----- RECORDS SHOWN

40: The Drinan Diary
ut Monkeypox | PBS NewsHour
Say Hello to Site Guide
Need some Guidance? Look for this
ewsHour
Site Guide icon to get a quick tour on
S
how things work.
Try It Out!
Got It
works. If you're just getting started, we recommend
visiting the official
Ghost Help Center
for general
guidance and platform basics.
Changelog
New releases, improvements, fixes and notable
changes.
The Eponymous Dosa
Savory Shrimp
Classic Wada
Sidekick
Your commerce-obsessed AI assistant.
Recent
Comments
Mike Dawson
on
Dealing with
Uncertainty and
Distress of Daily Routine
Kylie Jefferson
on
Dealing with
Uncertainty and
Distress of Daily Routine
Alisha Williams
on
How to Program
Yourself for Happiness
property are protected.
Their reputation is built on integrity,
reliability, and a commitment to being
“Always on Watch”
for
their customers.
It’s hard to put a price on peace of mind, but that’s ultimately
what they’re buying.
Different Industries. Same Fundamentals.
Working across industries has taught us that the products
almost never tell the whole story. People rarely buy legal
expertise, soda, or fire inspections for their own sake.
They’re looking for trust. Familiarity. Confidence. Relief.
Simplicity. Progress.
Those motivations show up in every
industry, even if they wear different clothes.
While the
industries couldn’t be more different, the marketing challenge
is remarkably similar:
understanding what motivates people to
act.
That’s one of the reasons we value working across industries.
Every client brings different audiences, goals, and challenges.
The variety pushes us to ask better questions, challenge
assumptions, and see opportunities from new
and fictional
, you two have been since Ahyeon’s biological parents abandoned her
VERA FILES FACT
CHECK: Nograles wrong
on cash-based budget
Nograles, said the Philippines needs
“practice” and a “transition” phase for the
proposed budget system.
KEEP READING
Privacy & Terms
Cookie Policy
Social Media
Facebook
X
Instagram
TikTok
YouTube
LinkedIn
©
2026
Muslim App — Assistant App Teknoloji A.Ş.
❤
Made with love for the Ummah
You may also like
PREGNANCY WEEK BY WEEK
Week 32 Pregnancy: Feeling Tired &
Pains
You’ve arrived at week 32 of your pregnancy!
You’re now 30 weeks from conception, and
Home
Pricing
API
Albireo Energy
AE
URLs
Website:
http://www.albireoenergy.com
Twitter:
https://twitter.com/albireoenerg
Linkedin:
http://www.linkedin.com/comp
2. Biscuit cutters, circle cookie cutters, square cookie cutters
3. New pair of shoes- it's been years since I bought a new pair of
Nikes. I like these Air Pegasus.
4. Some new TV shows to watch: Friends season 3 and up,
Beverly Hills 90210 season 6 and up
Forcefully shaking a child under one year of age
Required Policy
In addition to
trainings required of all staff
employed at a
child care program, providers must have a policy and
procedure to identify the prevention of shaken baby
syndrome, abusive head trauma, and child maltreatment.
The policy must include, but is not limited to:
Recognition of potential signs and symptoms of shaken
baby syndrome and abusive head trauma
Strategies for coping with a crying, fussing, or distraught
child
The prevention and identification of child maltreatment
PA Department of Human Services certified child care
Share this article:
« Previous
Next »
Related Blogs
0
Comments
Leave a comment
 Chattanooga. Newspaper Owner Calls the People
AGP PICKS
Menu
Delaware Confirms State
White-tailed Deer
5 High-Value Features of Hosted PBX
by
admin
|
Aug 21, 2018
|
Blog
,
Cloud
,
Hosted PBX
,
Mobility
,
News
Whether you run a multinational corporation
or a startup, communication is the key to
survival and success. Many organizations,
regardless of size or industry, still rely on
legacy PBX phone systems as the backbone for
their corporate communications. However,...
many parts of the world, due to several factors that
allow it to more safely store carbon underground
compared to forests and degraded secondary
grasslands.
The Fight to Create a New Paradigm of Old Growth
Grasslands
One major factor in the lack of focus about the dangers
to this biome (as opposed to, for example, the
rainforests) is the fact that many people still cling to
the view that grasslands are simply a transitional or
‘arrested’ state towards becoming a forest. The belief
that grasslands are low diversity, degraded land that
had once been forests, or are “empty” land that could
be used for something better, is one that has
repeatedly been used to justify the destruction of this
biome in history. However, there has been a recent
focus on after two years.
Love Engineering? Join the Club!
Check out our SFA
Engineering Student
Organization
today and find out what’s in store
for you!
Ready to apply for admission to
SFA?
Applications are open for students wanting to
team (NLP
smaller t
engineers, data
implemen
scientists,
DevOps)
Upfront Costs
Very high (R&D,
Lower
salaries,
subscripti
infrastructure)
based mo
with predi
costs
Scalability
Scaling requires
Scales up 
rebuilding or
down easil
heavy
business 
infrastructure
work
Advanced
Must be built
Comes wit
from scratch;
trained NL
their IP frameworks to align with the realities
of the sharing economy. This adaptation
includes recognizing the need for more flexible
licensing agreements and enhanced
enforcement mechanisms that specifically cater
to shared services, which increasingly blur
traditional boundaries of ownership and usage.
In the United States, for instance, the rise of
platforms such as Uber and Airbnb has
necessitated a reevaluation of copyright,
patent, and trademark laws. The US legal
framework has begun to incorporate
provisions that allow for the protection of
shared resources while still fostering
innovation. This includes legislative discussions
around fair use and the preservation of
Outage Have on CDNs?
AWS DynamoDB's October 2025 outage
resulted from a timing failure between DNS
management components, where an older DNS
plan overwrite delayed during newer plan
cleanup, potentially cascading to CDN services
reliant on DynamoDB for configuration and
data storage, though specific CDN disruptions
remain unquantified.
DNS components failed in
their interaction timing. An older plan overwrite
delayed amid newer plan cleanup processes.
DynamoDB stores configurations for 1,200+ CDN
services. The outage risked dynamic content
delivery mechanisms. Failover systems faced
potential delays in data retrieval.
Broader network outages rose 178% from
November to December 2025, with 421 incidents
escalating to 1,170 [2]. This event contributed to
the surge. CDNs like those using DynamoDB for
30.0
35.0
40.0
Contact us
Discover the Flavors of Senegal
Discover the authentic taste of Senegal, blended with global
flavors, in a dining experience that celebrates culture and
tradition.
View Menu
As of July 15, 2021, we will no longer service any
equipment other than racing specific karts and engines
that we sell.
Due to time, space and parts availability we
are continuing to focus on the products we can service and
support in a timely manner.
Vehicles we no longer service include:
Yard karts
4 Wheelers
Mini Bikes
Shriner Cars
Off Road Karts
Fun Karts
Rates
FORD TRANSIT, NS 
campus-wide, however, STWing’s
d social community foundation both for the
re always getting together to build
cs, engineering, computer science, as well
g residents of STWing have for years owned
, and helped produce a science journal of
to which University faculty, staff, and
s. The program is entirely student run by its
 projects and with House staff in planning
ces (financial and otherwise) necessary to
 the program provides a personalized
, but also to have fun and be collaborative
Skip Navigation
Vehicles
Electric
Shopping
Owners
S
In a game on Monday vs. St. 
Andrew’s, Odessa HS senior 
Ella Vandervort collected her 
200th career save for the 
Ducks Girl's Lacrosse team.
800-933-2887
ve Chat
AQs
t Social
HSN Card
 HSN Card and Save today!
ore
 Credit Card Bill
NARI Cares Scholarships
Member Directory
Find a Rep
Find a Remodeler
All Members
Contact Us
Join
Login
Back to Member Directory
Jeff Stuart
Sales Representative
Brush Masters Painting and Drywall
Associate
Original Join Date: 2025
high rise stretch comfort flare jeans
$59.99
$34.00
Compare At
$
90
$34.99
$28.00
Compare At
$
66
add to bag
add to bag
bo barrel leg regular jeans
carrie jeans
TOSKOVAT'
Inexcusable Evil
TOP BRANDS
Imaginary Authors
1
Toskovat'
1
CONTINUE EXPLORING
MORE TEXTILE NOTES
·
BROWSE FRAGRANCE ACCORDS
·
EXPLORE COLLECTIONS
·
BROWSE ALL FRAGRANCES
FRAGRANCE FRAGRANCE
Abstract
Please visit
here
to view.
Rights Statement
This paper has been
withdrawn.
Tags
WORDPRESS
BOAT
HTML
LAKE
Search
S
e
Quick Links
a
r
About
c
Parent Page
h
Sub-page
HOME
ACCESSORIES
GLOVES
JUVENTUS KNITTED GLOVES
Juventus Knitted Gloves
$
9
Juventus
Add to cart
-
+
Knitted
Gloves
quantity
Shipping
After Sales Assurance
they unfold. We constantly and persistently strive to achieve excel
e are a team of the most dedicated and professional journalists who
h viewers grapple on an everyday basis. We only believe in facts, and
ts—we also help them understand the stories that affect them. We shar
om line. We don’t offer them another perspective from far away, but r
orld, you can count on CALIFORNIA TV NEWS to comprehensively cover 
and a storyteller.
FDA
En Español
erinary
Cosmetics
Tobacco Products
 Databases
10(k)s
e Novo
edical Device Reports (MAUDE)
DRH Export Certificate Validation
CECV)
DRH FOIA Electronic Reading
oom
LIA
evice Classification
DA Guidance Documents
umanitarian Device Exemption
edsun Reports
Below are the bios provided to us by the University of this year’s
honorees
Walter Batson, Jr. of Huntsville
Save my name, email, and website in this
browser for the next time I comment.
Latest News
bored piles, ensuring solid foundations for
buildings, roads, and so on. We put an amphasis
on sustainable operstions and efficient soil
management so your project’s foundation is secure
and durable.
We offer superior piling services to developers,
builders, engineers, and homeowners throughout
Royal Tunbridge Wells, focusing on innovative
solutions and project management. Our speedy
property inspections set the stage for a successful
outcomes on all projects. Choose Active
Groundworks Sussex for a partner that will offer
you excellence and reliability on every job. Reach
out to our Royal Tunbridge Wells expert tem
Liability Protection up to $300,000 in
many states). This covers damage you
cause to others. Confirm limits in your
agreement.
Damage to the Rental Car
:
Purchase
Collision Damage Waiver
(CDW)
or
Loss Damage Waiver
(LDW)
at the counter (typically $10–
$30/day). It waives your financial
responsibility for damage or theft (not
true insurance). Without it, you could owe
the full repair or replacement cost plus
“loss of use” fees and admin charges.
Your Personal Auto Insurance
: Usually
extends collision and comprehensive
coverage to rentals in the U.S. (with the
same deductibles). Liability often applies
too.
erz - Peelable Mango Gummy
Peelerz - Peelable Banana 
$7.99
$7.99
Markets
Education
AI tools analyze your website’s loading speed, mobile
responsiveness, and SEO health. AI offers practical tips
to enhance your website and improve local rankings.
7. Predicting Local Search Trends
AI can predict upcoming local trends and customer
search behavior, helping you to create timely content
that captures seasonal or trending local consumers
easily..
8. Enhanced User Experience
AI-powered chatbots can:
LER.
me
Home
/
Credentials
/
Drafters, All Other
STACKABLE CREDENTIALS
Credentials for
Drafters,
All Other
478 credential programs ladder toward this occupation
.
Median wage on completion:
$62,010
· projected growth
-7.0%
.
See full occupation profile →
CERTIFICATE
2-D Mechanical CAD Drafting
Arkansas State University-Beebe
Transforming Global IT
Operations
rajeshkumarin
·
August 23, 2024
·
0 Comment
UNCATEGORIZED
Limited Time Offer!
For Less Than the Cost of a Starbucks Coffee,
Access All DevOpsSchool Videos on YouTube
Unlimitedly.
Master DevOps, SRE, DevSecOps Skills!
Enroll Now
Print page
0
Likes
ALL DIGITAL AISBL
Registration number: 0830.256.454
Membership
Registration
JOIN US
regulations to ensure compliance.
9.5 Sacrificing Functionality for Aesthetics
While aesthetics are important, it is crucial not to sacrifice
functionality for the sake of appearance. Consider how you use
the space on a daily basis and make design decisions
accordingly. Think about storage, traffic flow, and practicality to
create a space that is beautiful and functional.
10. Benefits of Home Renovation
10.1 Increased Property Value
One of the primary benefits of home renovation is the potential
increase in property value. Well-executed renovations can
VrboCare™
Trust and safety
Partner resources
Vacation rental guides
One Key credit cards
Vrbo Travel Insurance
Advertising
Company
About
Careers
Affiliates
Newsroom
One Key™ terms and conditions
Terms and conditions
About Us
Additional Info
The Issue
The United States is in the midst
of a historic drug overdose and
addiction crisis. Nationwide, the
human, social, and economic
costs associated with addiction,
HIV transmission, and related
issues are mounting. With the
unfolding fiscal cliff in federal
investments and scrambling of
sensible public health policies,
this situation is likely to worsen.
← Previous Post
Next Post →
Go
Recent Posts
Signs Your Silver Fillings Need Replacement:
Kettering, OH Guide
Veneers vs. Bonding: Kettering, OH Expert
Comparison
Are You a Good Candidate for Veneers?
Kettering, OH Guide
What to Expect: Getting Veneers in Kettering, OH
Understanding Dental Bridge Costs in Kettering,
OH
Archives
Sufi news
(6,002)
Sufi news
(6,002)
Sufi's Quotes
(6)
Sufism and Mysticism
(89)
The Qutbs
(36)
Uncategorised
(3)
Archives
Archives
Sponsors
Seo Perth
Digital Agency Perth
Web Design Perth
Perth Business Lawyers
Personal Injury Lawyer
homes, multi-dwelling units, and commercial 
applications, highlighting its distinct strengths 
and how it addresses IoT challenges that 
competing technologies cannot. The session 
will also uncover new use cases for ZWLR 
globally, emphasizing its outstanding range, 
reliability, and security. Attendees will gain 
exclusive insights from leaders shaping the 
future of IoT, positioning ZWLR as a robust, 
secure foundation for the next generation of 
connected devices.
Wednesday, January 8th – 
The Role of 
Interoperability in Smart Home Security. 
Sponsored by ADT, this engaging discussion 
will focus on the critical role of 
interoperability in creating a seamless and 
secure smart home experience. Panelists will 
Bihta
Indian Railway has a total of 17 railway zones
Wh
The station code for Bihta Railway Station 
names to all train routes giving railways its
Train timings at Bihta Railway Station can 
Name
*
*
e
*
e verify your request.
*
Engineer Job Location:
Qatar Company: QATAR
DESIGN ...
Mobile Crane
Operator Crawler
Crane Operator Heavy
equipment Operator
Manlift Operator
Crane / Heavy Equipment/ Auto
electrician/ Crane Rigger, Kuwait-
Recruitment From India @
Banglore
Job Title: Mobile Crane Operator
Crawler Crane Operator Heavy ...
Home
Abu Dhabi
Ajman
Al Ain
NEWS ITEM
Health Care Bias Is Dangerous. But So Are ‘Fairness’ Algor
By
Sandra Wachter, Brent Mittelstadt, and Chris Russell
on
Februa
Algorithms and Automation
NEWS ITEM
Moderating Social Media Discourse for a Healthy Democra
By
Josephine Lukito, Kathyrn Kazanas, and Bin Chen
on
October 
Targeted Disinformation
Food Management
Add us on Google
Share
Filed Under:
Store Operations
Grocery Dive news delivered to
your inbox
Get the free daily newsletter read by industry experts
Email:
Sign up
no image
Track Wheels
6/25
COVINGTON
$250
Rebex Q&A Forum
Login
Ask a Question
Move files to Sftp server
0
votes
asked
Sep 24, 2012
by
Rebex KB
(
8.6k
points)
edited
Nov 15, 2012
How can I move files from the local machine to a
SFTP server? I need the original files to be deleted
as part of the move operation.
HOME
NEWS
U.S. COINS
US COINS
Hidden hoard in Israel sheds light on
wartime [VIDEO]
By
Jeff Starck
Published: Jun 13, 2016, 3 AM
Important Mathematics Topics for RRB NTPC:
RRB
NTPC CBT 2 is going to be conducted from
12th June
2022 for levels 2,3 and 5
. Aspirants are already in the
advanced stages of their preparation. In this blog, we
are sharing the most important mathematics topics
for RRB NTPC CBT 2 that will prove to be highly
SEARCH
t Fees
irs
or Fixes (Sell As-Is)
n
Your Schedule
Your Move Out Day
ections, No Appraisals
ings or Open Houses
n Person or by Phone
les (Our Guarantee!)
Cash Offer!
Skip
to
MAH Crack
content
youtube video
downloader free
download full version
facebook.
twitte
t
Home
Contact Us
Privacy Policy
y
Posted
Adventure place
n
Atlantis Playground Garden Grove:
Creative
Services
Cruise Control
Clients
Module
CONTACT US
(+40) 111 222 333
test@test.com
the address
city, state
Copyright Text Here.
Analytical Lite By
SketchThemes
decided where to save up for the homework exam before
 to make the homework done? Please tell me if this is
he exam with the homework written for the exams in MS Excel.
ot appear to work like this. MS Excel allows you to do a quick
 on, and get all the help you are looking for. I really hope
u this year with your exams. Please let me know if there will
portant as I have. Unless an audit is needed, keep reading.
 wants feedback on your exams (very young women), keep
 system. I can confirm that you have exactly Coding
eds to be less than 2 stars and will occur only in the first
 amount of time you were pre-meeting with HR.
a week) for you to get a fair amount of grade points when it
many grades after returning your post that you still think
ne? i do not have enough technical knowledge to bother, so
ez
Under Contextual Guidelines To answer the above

----------

**REQUIREMENT**
Above are the records; from them, give again exactly the lines from the one containing "and admin charges." through the one containing "increase in property", both included.

**SOLUTION FOR THIS PROBLEM**
“loss of use” fees and admin charges.
Your Personal Auto Insurance
: Usually
extends collision and comprehensive
coverage to rentals in the U.S. (with the
same deductibles). Liability often applies
too.
erz - Peelable Mango Gummy
Peelerz - Peelable Banana 
$7.99
$7.99
Markets
Education
AI tools analyze your website’s loading speed, mobile
responsiveness, and SEO health. AI offers practical tips
to enhance your website and improve local rankings.
7. Predicting Local Search Trends
AI can predict upcoming local trends and customer
search behavior, helping you to create timely content
that captures seasonal or trending local consumers
easily..
8. Enhanced User Experience
AI-powered chatbots can:
LER.
me
Home
/
Credentials
/
Drafters, All Other
STACKABLE CREDENTIALS
Credentials for
Drafters,
All Other
478 credential programs ladder toward this occupation
.
Median wage on completion:
$62,010
· projected growth
-7.0%
.
See full occupation profile →
CERTIFICATE
2-D Mechanical CAD Drafting
Arkansas State University-Beebe
Transforming Global IT
Operations
rajeshkumarin
·
August 23, 2024
·
0 Comment
UNCATEGORIZED
Limited Time Offer!
For Less Than the Cost of a Starbucks Coffee,
Access All DevOpsSchool Videos on YouTube
Unlimitedly.
Master DevOps, SRE, DevSecOps Skills!
Enroll Now
Print page
0
Likes
ALL DIGITAL AISBL
Registration number: 0830.256.454
Membership
Registration
JOIN US
regulations to ensure compliance.
9.5 Sacrificing Functionality for Aesthetics
While aesthetics are important, it is crucial not to sacrifice
functionality for the sake of appearance. Consider how you use
the space on a daily basis and make design decisions
accordingly. Think about storage, traffic flow, and practicality to
create a space that is beautiful and functional.
10. Benefits of Home Renovation
10.1 Increased Property Value
One of the primary benefits of home renovation is the potential
increase in property value. Well-executed renovations can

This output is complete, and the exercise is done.